Dataset entries:

- Opening Delimiter -

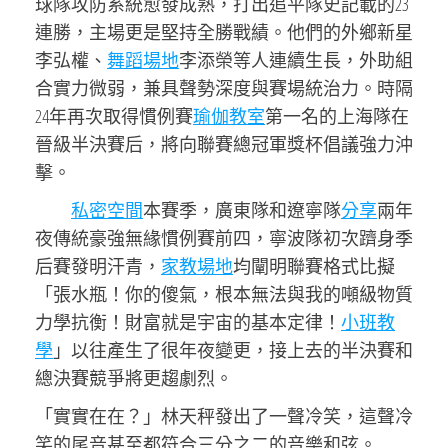
球隊攻防系統愈發成熟，打出追平隊史記載的23
連勝，主場更是堅持全勝戰績。他們的外鄉新星
李弘權、
舞蹈場地
李添榮等人連續生長，外助組
合實力微弱，兼具聲勢深度與賽場統治力。時隔
24年再次取得慣例賽
瑜伽教室
第一名的上海隊在
晉級半決賽后，將向聯賽總冠軍獎杯倡議強力沖
擊。
私密空間
本賽季，廣東隊和遼寧隊
分享
兩年
夜傳統豪強無緣慣例賽前四，寧波隊初次躋身季
后賽發明汗青，
家教場地
均闡明聯賽格式比擬
「張水瓶！你的傻氣，根本無法與我的噸級物質
力學抗衡！財富就是宇宙的基本定律！
小班教
學
」以往產生了很年夜變更，接上去的半決賽和
總決賽競爭將更趨劇烈。
「實實在在？」林天秤發出了一聲冷笑，這聲冷
笑的尾音甚至都符合三分之二的音樂和弦。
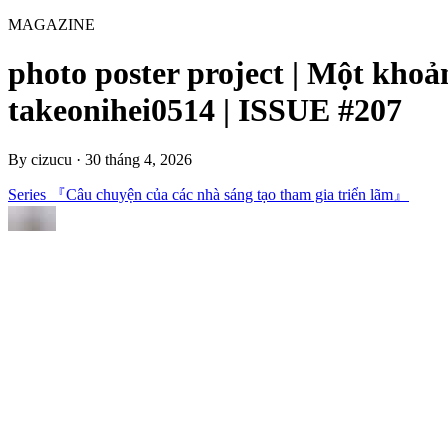
MAGAZINE
photo poster project | Một khoả
takeonihei0514 | ISSUE #207
By
cizucu
·
30 tháng 4, 2026
Series 『Câu chuyện của các nhà sáng tạo tham gia triển lãm』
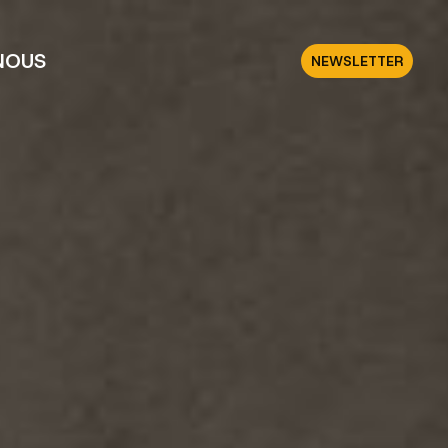
NOUS
NEWSLETTER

- Closing Delimiter -

> EXERCISE DETAILS:
Please retype only the lines from the line that holds "30 tháng 4, 2026" through the end of the records, exactly as they stand, and drop every picture.

> COMPLETED EXERCISE:
30 tháng 4, 2026
Series 『Câu chuyện của các nhà sáng tạo tham gia triển lãm』
NOUS
NEWSLETTER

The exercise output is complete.